Isabel Toua

Personal information
- Full name: Isabel Toua
- Born: 17 July 1995 (age 31)
- Batting: Right-handed
- Bowling: Right-arm medium

International information
- National side: Papua New Guinea;
- ODI debut (cap 10): 24 March 2024 v Zimbabwe
- Last ODI: 11 August 2024 v Scotland
- T20I debut (cap 11): 7 July 2018 v Bangladesh
- Last T20I: 15 August 2024 v Scotland

Medal record
Representing Papua New Guinea
Women's Cricket
Pacific Games
| Silver medal – second place | 2019 Apia | Twenty20 International |
- Source: Cricinfo, 7 October 2024

= Isabel Toua =

Papua New Guinean cricketer (born 1995)

Isabel Toua (born 17 July 1995) is a Papua New Guinean cricketer.
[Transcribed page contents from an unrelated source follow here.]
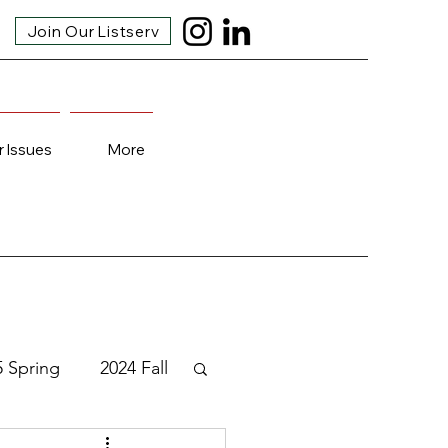
Join Our Listserv
r Issues
More
5 Spring
2024 Fall
3 Fall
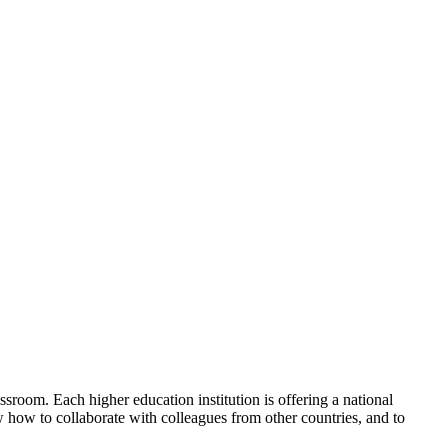
ssroom. Each higher education institution is offering a national
ow how to collaborate with colleagues from other countries, and to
In July 2018, she was named in Papua New Guinea's squad for the 2018 ICC Women's World Twenty20 Qualifier tournament. She made her Women's Twenty20 International (WT20I) debut against Bangladesh in the World Twenty20 Qualifier on 7 July 2018.

In August 2019, she was named in Papua New Guinea's squad for the 2019 ICC Women's World Twenty20 Qualifier tournament in Scotland. In October 2021, she was named in Papua New Guinea's team for the 2021 Women's Cricket World Cup Qualifier tournament in Zimbabwe.